Back in July, I wrote an article about how we at Pontem ultimately made the decision to use Substack for all of our company announcements, ranging from updates and case studies, to random yet interesting pieces (like this one). From our research at the time, there were a lot of compelling reasons to use the platform and it accomplished many of the objectives we were looking for (and as it turns out, likely what many companies are also probably looking for).

From the time that we made that decision and set up our own company Substack, it's been interesting to keep an eye on the number of writers, companies, influencers, and even politicians that have also transitioned to Substack, or started a new Substack themselves (did you know that the famous R programmer Hadley Wickham even recently started his own Substack to help share best programming practices?).

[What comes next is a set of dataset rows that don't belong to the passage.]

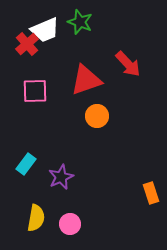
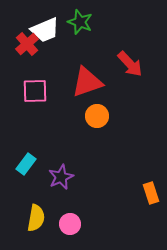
red arrow: moved 2 px right
red triangle: moved 1 px right, 2 px down
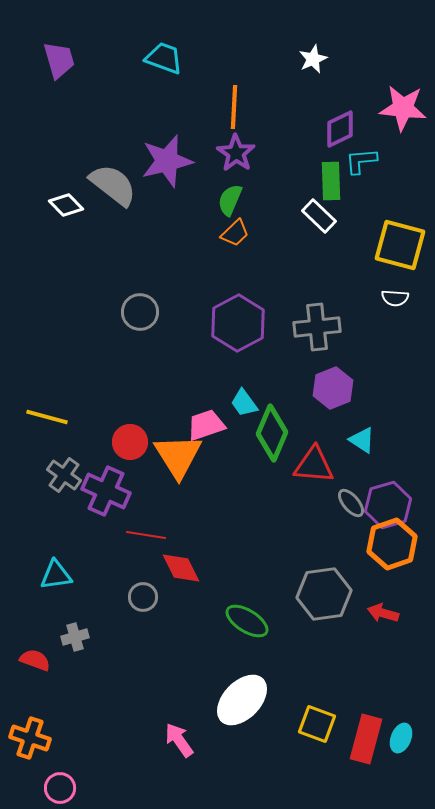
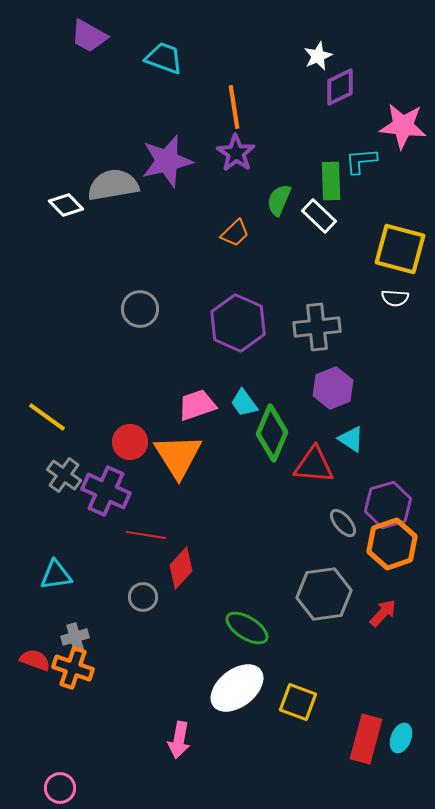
white star at (313, 59): moved 5 px right, 3 px up
purple trapezoid at (59, 60): moved 30 px right, 24 px up; rotated 135 degrees clockwise
orange line at (234, 107): rotated 12 degrees counterclockwise
pink star at (403, 108): moved 18 px down
purple diamond at (340, 129): moved 42 px up
gray semicircle at (113, 185): rotated 48 degrees counterclockwise
green semicircle at (230, 200): moved 49 px right
yellow square at (400, 245): moved 4 px down
gray circle at (140, 312): moved 3 px up
purple hexagon at (238, 323): rotated 8 degrees counterclockwise
yellow line at (47, 417): rotated 21 degrees clockwise
pink trapezoid at (206, 425): moved 9 px left, 20 px up
cyan triangle at (362, 440): moved 11 px left, 1 px up
gray ellipse at (351, 503): moved 8 px left, 20 px down
red diamond at (181, 568): rotated 69 degrees clockwise
red arrow at (383, 613): rotated 116 degrees clockwise
green ellipse at (247, 621): moved 7 px down
white ellipse at (242, 700): moved 5 px left, 12 px up; rotated 8 degrees clockwise
yellow square at (317, 724): moved 19 px left, 22 px up
orange cross at (30, 738): moved 43 px right, 70 px up
pink arrow at (179, 740): rotated 135 degrees counterclockwise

One of the interesting Substack's to subscribe to is one called 'Fiddler on the Proof'. If you ever skimmed through the website 538, they have some interesting analysis across sports and politics all generally with a statistical lens. In the past, every Friday they would post their ‘Riddler’ challenge, which was essentially a problem to try and solve for anyone interested. Depending on the particular riddle, I personally always found them an interesting way to practice coding solutions to problems in various programming languages.

Well, the Riddler series was recently canceled from 538's website. However, the host that maintained it (Zach Wissner-Gross) quickly came out about his plans to see the weekly challenge live on outside of 538's website. I can only speculate, but after doing a bit of his own research, he too seemed to have decided that Substack would be a good place for his content. So now, every Friday we have the spirit of the Riddler live on in the form of a new publication called 'Fiddler on the Proof'.

Because it's Friday and because this week's riddle looked interesting, I wanted to take a shot at solving it and I'll show my solution below.

About halfway through the current Major League Baseball season, all five teams in the American League East division had better records (i.e., winning percentages, or percent of games won) than all five teams in the American League Central region.

Inspired by this surprising fact, suppose Fiddler League Baseball has six divisions, with five teams in each division. For simplicity, further suppose each team has a winning percentage chosen randomly, uniformly, and independently between zero percent and 100 percent.

Let’s look at two divisions: The Enigma League East division and the Enigma League Central division. What is the probability that every team in the Enigma League East division has a higher winning percentage than every team in the Enigma League Central division?

First, we must start by understanding the distribution that a given team’s average wins percentage will have. The key words for this are noted in the problem statement “uniform and independent”, which means that every team has an equally good chance of having no wins as they do going undefeated. Certainly this isn’t realistic, but for a first pass at understanding potentially how rare this situation was in the MLB, it will do for now.

`dist = UniformDistribution[{0, 100}]`

Now, the potentially complicated subtlety to this problem is that we are looking for situations when EVERY team within one division is better than EVERY team in another division. From a coding perspective, this means we are looking at all the possible ordering permutations to ensure each team in the East is better than each in the Central division.

```
compareDivisions[east_, central_] :=
And @@ Flatten[Outer[Greater, east, central, 1]]
```

Symbolically, we can evaluate this with placeholders to ensure we are getting the kind of logic that we are looking for, in this example assuming we only have 3 teams.

`compareDivisions[{a, b, c}, {d, e, f}]`

Now we are ready to perform some simulations. We’ll use our expected distribution and compute 100,000 simulations of a league with 2 divisions and 5 teams in each division. Then, we can use our helper function above to evaluate how often we see every team in the East have a higher winning percentage than the Central division.

`results = compareDivisions @@@ RandomVariate[dist, {100000, 2, 5}];`

To understand the probability, we just need to count the number of True's relative to False’s.

`Counts[results]`

**And this gives us a probability of having two divisions with every team in the first having a better record than every team in the second of around 0.36%.**

If we wanted to generalize this, we can easily adapt the code above to show us how this likelihood changes as we introduce more or less teams to a given division. Obviously starting with only a single team in each division, we would expect there to be a 50% chance that East will be better than West because the only other option is the opposite. As the teams increase, however, we see that probability decrease exponentially.

Applying this to the situation in the MLB this season is still a few additional steps. We would want to first increase the number of divisions in the league (which should increase the probability of an outcome like this) and we would also want to gain a better understanding of the typical winning percentage distribution in the MLB (which would will not be uniform). I’ll save that work for another day, but I think what this analysis here starts to tell us is that it may have been a fairly rare event for the American League East to be so much stronger than the American League Central this season.